Cinema, Intervista

Anna Marziano: “Viaggiare come respirare”

download (1).jpgdi Gabriele Ottaviani

Con grande gioia Convenzionali intervista Anna Marziano, regista di Al di là dell’uno: ecco le sue parole.

Al di là dell’uno: da dove nasce questo documentario?

Il nucleo iniziale del film comincia nell’inverno del 2012, in un periodo di grande turbinìo e cambiamento, di luoghi e relazioni, nella mia vita. Allo stesso tempo, le notizie che riportavano di violenze domestiche si susseguivano ogni giorno senza tregua. Tutto attorno a me vedevo incessantemente la violenza ordinaria o extra ordinaria in atto nelle relazioni strette, nell’organizzazione delle relazioni sociali, nei nostri stessi ideali e in come questi venivano diffusi culturalmente. Riflettevo a cosa significhi amare e non amare. Anche per questo ho voluto lavorare in più paesi e ho utilizzato del materiale d’archivio (canzoni, film, libri), per creare una conversazione plurale in cui vari tentativi d’amare contribuiscono a reinventare, pur nella loro incompiutezza, le interazioni con gli altri. Nel 2013 sono partita per una residenza artistica di 4 mesi a Bangalore (India) e lì ho iniziato a registrare le prime conversazioni e a girare le prime cose in 16mm e S8. Il film si è andato poi facendo piano piano, attraverso varie residenze artistiche e nei luoghi in cui vivevo.
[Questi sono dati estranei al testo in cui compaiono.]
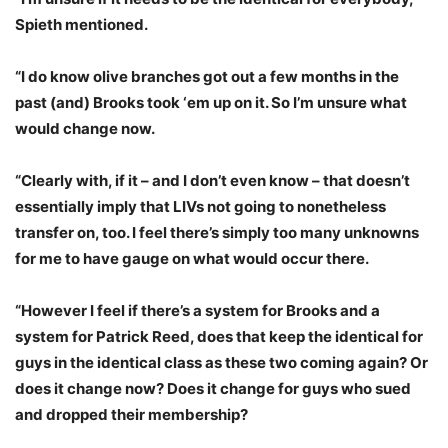
Spieth mentioned.
“I do know olive branches got out a few months in the
past (and) Brooks took ‘em up on it. So I’m unsure what
would change now.
“Clearly with, if it – and I don’t even know – that doesn’t
essentially imply that LIVs not going to nonetheless
transfer on, too. I feel there’s simply too many unknowns
for me to have gauge on what would occur there.
“However I feel if there’s a system for Brooks and a
system for Patrick Reed, does that keep the identical for
guys in the identical class as these two coming again? Or
does it change now? Does it change for guys who sued
and dropped their membership?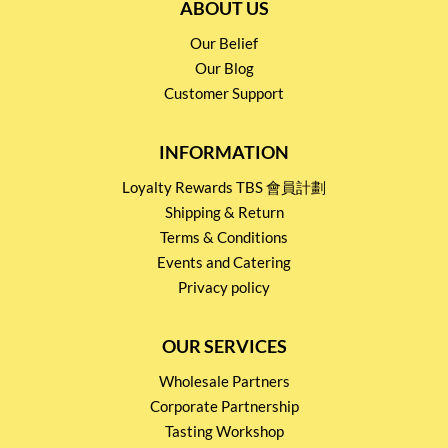
ABOUT US
Our Belief
Our Blog
Customer Support
INFORMATION
Loyalty Rewards TBS 會員計劃
Shipping & Return
Terms & Conditions
Events and Catering
Privacy policy
OUR SERVICES
Wholesale Partners
Corporate Partnership
Tasting Workshop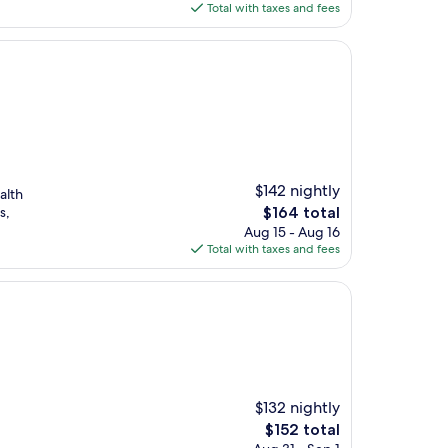
is
Total with taxes and fees
$74
$142 nightly
alth
The
s,
$164 total
price
Aug 15 - Aug 16
is
Total with taxes and fees
$164
$132 nightly
The
$152 total
price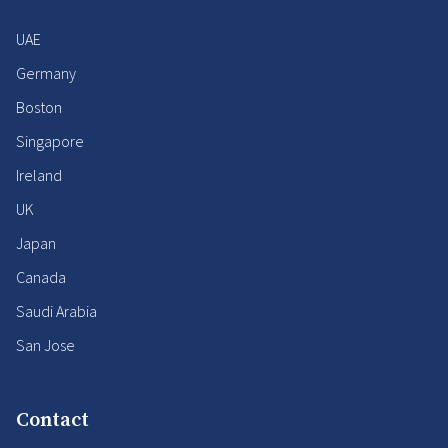
UAE
Germany
Boston
Singapore
Ireland
UK
Japan
Canada
Saudi Arabia
San Jose
Contact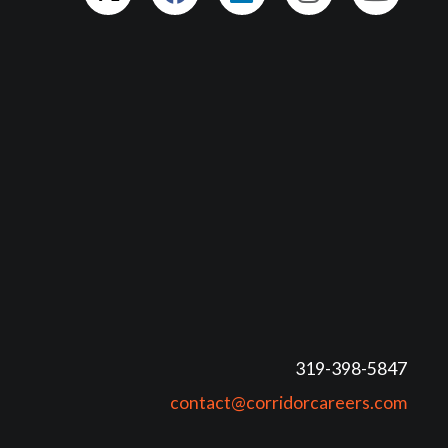
319-398-5847
contact@corridorcareers.com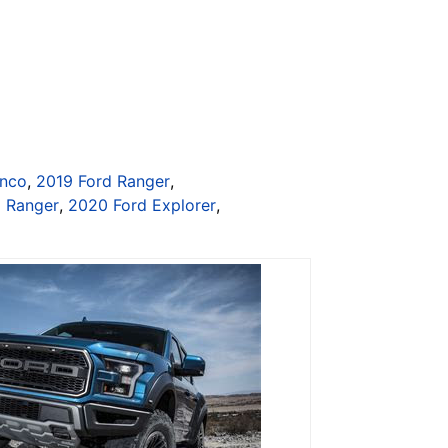
onco
,
2019 Ford Ranger
,
d Ranger
,
2020 Ford Explorer
,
Che importanza ha il tema del viaggio?

Il viaggiare è molto presente nel mio vivere e nel mio filmare, volente o nolente. Il fluire delle cose è una sensazione talmente intensa: il viaggio è là, nella vita della mente e del corpo, spostandosi o meno. Basta guardare fuori da una finestra, le cose più vicine. Devo dire che il viaggio opera nella mia vita come una sorta di respirazione ma ciò nonostante non faccio apologie in sé del nomadismo nel suo senso più concreto.

La sua formazione la lega a diversi luoghi: cosa le ha dato ognuno di essi?

A Roma ho imparato molto dall’industria del cinema che ha contribuito ad accrescere la mia determinazione: rischiare di fare quel che mi interessava fare e non fare quello che non mi interessava fare. Ho imparato anche l’aspetto più artigianale/tecnico del maneggiare la pellicola, la macchina da presa e dell’osservare la luce. Questa indipendenza è restata per me essenziale. In Francia agli Ateliers Varan ho finalmente trovato profonda comprensione verso le mie intenzioni, un approccio pragmatico liberatorio, una pratica della coesione di etica ed estetica che da sempre mi premeva. Sono stati per me un vero accompagnamento alla nascita della mia pratica artistica e sono loro molto grata. Sempre in Francia ho poi ricevuto molti stimoli intellettuali e ho trovato straordinari interlocutori e anche sostegno materiale, tutte cose che mi hanno permesso di realizzare i miei lavori. Poi tutto continua in modo più sparpagliato attraverso altri circuiti (amici, conversazioni, residenze artistiche, viaggi, festival, riviste…). Nei vari posti ho avuto la fortuna di incontrare delle persone ­­- inerenti o completamente estranee ai miei studi – che mi hanno ispirata in così tanti modi… E i luoghi attraversati, affascinanti o ostili, mi hanno espansa e arricchita quanto gli atelier di formazione, senza soluzione di continuità. Ma non sarei capace di parlare di tutto questo con concisione: certo, “questo” è primario per me anche rispetto alla pratica artistica.

Perché fa cinema?

È uno strumento che ho trovato per rapportarmi a questa esistenza, al mondo, agli altri. Un modo di essere attiva, in senso harendtiano. Allora mi auguro che tutto ciò (che mi riguarda) non riguardi alla fine solo me.

Cosa caratterizza l’opera documentaria rispetto a quella di finzione? Le due dimensioni sono necessariamente inconciliabili?

Direi piuttosto che è difficile districare queste due dimensioni tanto sono imbricate.